* Problem *
Pick out the lines below with "อกใช" and list them.

-*-

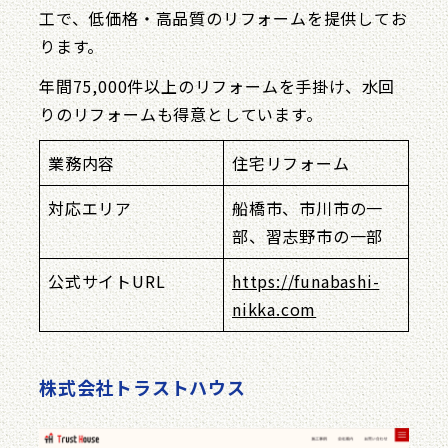
工で、低価格・高品質のリフォームを提供してお
ります。
年間75,000件以上のリフォームを手掛け、水回
りのリフォームも得意としています。
業務内容
住宅リフォーム
対応エリア
船橋市、市川市の一
部、習志野市の一部
公式サイトURL
https://funabashi-
nikka.com
株式会社トラストハウス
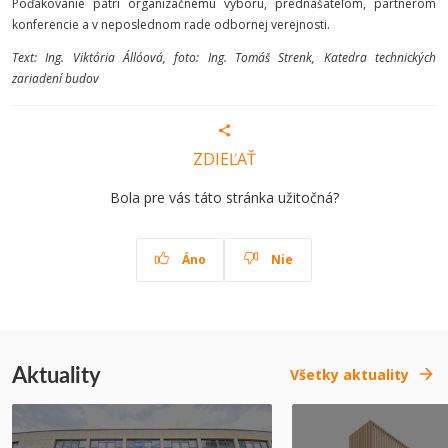
Poďakovanie patrí organizačnému výboru, prednášateľom, partnerom
konferencie a v neposlednom rade odbornej verejnosti.
Text: Ing. Viktória Állóová, foto: Ing. Tomáš Strenk, Katedra technických
zariadení budov
ZDIEĽAŤ
Bola pre vás táto stránka užitočná?
Áno
Nie
Aktuality
Všetky aktuality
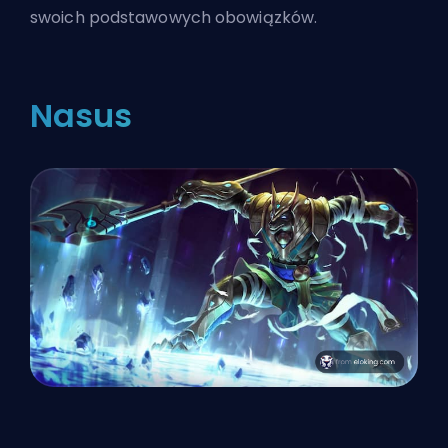
swoich podstawowych obowiązków.
Nasus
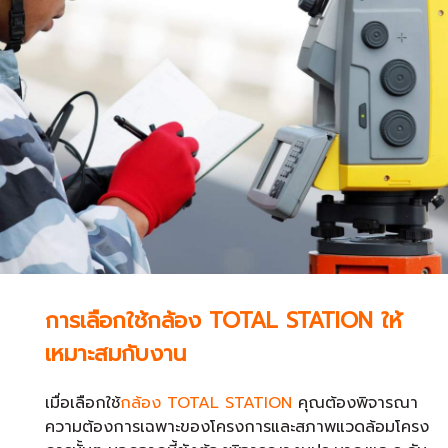
การเลือกใช้กล้อง TOTAL STATION ให้
เหมาะสมกับงาน
เมื่อเลือกใช้
กล้อง TOTAL STATION
คุณต้องพิจารณา
ความต้องการเฉพาะของโครงการและสภาพแวดล้อมโครง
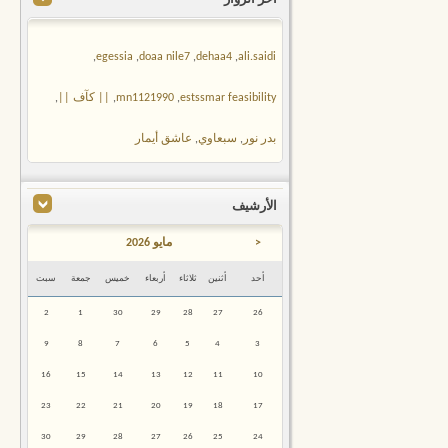
,
egessia
,
doaa nile7
,
dehaa4
,
ali.saidi
estssmar feasibility
,
mn1121990
,
|| كآف ||
,
بدر نور
,
سبعاوي
,
عاشق أيمار
الأرشيف
<
مايو 2026
أحد
أثنين
ثلاثاء
أربعاء
خميس
جمعة
سبت
2
1
30
29
28
27
26
9
8
7
6
5
4
3
16
15
14
13
12
11
10
23
22
21
20
19
18
17
30
29
28
27
26
25
24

-*-

* Answer space *
การเลือกใช้กล้อง TOTAL STATION ให้
เมื่อเลือกใช้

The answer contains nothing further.